Goal of the exercise =
If a line below contains the word "close", count it; give only the total.

Page segmentation data:
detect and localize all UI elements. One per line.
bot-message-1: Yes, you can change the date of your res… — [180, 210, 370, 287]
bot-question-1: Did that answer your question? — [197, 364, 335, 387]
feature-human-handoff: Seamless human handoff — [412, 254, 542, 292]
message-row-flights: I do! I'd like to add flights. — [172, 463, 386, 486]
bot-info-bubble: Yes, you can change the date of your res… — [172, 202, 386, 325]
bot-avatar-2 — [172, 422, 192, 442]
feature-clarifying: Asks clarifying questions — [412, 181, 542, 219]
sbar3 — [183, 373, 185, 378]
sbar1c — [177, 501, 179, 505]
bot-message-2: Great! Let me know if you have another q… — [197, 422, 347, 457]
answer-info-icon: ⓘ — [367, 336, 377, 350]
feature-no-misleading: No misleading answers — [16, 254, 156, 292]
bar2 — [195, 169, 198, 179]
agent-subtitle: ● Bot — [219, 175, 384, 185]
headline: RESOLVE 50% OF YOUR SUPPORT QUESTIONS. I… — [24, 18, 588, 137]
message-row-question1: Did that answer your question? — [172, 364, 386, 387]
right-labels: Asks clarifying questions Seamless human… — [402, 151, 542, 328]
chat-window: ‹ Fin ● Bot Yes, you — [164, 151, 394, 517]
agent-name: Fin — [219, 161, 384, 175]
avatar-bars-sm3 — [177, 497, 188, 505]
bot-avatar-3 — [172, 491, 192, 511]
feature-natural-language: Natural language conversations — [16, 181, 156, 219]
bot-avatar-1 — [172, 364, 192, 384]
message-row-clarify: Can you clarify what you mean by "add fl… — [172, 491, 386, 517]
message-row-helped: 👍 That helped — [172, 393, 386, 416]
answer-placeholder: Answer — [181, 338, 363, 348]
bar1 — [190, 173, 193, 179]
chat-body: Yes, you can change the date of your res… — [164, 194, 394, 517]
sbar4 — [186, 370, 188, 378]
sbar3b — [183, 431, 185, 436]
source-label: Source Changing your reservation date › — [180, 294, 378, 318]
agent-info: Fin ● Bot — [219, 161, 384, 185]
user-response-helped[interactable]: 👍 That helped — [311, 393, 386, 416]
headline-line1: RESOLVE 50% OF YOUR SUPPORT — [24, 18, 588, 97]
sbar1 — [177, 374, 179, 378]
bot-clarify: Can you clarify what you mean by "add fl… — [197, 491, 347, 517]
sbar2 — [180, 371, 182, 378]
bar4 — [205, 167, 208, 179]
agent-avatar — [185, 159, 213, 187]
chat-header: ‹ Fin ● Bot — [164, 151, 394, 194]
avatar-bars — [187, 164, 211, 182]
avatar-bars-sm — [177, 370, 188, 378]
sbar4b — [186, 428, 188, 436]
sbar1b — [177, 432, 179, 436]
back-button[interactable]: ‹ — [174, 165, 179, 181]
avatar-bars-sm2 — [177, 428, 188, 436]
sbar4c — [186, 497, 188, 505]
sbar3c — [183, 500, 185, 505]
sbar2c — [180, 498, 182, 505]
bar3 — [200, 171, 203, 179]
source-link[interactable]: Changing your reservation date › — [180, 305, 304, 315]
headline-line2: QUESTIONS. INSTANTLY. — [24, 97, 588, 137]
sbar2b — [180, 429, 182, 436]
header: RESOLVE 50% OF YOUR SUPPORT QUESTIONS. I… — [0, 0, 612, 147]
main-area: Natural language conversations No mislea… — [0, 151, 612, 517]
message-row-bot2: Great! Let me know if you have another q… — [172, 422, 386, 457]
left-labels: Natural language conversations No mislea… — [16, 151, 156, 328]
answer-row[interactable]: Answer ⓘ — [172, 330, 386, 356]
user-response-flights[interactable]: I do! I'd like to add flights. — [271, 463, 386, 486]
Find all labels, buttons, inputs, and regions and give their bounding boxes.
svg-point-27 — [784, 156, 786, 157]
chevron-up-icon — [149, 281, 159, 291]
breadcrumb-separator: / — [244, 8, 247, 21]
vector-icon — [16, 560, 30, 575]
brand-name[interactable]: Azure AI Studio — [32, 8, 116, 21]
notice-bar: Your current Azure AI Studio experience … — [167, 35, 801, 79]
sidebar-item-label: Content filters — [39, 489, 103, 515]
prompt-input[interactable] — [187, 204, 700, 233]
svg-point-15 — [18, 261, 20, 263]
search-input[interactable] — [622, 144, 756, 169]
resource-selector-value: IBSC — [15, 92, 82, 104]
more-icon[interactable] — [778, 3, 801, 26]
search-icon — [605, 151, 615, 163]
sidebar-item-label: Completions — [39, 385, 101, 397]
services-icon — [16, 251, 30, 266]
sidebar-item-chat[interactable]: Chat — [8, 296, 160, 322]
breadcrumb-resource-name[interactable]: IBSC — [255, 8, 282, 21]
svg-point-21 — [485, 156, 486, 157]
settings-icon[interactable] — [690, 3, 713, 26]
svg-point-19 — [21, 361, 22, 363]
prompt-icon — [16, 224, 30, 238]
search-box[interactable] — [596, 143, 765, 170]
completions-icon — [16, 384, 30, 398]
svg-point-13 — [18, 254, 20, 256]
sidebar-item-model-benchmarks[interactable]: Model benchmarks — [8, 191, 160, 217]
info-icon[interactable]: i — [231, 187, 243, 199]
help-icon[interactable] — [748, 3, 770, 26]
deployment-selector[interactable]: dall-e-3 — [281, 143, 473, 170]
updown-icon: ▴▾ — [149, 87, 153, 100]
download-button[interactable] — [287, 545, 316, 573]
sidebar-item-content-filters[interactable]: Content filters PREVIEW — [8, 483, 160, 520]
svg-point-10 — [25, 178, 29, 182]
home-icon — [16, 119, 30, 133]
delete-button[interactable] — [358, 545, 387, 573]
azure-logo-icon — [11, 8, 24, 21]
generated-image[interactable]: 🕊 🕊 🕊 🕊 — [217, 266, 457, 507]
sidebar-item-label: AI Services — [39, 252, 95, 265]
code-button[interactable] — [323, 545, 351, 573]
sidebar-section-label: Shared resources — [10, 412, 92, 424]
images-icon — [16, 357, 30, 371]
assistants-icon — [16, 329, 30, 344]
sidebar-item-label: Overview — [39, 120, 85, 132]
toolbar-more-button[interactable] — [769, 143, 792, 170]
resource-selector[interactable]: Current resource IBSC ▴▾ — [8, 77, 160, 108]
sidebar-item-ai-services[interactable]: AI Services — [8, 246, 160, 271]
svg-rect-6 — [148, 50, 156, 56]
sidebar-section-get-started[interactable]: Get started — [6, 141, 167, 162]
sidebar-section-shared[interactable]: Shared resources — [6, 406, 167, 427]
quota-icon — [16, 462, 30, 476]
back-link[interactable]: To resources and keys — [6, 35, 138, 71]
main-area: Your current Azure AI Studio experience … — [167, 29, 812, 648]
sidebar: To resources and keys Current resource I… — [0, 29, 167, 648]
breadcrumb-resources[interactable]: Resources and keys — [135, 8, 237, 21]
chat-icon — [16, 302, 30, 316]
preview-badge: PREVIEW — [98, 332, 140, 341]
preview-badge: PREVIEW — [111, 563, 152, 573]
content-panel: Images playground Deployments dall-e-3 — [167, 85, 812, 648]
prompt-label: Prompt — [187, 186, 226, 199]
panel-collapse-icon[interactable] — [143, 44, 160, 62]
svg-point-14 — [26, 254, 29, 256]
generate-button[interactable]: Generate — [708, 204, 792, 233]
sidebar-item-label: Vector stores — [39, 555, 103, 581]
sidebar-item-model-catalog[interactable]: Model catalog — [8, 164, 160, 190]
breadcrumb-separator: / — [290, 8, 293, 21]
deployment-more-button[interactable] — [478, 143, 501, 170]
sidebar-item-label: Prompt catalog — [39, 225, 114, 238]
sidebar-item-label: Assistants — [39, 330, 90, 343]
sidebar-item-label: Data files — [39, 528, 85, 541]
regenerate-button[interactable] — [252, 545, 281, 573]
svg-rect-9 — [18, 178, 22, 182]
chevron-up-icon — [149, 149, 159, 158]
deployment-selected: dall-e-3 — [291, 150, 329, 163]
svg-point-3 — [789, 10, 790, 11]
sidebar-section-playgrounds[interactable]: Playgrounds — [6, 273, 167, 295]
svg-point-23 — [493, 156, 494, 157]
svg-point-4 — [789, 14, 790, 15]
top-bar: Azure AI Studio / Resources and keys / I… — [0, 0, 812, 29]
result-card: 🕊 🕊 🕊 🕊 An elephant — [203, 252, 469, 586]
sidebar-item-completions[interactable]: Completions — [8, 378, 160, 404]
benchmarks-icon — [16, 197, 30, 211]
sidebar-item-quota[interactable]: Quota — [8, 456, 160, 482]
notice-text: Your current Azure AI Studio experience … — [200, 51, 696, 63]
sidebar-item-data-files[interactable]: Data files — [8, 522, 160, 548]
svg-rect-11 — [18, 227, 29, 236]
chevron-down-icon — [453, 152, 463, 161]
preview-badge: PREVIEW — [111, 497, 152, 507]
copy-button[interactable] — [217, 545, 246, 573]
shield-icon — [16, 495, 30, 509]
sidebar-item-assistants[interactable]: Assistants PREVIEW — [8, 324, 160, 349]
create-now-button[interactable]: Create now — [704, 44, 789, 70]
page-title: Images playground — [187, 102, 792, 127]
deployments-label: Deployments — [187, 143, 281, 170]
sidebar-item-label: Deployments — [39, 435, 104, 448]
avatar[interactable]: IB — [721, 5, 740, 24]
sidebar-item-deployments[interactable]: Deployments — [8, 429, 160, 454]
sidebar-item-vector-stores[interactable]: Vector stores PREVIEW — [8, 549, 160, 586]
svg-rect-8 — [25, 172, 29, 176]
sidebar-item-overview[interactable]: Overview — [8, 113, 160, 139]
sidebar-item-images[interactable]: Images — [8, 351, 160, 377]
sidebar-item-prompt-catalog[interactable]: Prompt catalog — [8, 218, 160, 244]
...
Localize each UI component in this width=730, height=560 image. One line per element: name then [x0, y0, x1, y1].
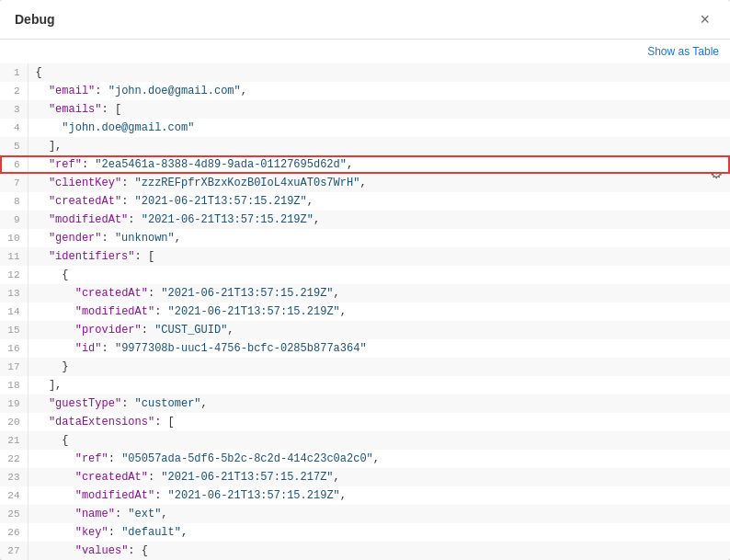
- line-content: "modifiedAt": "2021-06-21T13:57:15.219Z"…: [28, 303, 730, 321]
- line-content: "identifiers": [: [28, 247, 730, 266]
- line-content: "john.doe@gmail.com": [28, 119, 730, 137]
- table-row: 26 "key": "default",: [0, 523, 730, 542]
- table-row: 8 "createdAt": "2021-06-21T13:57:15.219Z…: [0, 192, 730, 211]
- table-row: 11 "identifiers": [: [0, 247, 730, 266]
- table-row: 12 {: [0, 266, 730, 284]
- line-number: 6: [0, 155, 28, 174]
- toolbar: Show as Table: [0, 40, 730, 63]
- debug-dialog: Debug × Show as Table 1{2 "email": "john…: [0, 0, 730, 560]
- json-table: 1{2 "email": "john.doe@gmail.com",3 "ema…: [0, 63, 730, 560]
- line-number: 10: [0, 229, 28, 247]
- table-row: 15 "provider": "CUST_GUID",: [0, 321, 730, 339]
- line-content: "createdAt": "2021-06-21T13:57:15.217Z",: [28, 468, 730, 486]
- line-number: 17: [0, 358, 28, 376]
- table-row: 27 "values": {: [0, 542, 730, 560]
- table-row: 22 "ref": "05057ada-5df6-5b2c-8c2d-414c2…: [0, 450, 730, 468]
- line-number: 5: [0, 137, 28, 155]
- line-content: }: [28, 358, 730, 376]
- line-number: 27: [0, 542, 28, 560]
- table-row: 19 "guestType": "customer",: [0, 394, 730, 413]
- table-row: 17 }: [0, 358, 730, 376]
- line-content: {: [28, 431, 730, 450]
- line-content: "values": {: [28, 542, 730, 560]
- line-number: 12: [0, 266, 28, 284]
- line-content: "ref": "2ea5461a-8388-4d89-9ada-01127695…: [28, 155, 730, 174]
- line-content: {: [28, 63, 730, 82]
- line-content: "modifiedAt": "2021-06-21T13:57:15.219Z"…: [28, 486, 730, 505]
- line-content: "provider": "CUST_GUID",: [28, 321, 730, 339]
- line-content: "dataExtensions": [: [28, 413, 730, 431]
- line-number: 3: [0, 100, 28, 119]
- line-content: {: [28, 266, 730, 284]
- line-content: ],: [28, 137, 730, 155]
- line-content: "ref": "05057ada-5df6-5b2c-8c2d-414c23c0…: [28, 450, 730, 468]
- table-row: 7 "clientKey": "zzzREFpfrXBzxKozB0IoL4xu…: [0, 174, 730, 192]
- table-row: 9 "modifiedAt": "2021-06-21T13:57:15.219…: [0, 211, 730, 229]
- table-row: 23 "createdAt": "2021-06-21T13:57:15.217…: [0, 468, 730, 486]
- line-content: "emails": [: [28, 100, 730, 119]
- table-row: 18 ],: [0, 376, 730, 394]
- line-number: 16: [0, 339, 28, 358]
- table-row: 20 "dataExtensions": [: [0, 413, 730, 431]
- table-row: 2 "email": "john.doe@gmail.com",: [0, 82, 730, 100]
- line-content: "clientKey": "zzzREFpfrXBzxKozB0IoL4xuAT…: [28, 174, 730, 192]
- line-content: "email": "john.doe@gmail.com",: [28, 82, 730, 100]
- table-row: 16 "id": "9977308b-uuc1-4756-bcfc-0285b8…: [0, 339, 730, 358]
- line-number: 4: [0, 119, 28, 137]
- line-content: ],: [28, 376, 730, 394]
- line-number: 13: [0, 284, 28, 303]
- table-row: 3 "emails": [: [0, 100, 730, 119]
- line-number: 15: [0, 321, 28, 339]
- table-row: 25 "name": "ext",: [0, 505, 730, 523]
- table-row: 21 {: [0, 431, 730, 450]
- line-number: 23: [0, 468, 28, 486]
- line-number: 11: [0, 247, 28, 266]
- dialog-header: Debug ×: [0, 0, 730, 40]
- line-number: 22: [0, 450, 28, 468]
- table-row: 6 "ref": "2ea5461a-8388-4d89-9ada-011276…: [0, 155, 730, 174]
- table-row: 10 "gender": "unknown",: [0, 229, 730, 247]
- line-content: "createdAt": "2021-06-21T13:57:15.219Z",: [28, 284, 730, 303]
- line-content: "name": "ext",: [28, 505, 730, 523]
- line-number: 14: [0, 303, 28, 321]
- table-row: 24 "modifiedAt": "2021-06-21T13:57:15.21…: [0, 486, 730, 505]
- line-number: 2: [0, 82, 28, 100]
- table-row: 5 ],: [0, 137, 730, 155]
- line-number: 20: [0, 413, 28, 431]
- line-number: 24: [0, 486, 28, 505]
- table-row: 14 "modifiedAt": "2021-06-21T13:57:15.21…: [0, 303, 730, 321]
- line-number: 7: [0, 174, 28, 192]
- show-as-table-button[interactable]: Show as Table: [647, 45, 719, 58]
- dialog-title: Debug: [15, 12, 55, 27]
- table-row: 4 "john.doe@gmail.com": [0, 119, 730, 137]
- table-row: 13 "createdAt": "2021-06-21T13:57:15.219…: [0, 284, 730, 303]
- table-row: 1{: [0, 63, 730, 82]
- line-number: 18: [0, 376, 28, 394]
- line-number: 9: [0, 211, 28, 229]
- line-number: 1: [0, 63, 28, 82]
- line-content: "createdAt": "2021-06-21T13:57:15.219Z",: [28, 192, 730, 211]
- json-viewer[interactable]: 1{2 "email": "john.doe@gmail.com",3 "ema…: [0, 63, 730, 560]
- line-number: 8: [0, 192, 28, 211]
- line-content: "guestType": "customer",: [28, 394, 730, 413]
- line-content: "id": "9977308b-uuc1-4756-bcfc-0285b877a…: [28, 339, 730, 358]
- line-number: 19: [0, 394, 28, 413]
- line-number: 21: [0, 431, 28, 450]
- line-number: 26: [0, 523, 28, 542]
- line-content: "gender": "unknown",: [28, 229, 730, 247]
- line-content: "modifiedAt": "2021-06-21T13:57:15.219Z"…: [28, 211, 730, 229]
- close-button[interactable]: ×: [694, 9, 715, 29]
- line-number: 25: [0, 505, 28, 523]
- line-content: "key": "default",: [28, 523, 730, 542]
==
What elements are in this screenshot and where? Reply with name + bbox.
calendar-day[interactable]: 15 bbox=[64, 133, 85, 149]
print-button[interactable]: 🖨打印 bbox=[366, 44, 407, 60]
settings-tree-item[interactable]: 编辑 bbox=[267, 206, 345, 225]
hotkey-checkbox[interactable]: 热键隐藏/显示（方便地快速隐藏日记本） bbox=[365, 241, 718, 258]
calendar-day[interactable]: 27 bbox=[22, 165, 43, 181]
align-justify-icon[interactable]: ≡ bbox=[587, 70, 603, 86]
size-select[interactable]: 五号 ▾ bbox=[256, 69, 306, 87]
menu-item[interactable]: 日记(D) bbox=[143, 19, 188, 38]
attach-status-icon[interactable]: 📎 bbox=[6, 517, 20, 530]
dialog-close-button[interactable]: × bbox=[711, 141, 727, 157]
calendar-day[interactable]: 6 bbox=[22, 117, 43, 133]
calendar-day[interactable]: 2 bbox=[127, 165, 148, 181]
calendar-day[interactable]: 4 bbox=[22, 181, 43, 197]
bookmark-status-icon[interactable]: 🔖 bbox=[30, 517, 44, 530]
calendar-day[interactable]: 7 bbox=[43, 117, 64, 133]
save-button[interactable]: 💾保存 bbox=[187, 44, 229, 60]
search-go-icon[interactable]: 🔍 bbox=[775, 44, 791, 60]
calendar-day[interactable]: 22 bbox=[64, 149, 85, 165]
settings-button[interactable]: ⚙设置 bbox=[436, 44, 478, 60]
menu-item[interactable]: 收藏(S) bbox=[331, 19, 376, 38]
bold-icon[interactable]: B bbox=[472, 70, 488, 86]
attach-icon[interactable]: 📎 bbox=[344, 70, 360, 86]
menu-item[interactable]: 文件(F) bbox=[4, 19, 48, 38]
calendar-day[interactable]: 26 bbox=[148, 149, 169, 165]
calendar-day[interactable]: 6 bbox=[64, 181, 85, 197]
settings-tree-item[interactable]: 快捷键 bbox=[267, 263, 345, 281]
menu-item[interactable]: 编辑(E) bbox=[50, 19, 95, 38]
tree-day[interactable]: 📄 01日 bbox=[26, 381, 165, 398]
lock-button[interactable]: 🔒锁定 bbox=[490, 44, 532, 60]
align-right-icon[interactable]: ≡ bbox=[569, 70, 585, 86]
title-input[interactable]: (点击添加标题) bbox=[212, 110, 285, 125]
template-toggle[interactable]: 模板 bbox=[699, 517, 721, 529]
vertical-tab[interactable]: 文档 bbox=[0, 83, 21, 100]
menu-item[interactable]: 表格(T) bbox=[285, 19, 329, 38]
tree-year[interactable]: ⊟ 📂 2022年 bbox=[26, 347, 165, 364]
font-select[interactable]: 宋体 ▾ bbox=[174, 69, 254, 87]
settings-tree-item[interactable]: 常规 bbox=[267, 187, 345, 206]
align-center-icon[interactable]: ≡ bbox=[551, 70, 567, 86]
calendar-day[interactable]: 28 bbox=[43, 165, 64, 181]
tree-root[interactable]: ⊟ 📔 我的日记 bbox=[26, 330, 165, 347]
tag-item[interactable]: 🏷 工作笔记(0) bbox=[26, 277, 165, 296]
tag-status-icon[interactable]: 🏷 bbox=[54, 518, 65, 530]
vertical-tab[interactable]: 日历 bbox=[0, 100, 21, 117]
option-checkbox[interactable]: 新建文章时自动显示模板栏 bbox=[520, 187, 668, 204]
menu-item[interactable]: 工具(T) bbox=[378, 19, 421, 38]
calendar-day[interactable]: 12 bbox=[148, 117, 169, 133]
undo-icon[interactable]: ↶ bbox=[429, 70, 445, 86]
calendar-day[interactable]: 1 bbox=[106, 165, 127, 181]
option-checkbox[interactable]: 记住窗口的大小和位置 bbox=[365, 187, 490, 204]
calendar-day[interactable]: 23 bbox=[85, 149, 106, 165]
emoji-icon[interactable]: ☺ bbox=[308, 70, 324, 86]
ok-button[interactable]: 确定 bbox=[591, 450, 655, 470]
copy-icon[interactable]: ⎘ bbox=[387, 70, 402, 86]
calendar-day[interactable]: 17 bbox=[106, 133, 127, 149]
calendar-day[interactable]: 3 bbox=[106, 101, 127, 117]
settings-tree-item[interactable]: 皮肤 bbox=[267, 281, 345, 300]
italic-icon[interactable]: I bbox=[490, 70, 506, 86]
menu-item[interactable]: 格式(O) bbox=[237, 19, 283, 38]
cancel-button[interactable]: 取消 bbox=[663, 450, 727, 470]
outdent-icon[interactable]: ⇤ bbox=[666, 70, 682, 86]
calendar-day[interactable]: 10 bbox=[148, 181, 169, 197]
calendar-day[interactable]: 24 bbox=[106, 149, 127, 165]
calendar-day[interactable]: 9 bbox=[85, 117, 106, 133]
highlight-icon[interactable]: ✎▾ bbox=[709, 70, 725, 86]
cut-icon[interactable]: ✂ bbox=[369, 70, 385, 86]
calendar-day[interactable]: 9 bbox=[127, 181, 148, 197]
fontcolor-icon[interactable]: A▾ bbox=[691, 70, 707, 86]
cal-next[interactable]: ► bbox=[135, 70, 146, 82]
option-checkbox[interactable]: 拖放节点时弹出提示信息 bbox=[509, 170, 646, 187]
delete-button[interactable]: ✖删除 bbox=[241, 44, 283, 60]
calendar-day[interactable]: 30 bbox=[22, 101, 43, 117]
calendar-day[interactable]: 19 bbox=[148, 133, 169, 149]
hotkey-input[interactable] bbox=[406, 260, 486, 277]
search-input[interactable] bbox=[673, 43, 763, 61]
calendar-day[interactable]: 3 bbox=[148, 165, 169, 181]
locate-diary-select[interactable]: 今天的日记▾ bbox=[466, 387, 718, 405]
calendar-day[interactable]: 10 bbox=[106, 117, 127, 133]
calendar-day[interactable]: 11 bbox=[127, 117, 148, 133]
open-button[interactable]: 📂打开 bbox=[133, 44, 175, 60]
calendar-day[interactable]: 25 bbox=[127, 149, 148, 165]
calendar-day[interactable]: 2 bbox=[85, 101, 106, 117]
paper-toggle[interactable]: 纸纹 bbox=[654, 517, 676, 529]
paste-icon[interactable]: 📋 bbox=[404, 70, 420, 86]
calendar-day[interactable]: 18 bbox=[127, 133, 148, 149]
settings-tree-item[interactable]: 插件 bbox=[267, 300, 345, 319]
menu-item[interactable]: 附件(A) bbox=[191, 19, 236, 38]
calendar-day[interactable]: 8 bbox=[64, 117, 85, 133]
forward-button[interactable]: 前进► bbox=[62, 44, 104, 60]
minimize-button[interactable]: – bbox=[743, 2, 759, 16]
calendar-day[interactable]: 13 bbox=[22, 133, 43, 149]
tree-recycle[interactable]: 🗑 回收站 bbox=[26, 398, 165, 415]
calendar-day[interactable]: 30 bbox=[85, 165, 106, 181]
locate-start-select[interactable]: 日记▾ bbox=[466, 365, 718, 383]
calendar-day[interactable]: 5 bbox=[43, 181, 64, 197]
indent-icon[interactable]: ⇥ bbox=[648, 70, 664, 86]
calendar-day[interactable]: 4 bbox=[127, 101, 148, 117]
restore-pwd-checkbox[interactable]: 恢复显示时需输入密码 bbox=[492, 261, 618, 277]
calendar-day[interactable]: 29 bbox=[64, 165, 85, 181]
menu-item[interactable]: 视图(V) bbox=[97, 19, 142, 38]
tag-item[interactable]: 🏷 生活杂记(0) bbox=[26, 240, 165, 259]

The completed task =
2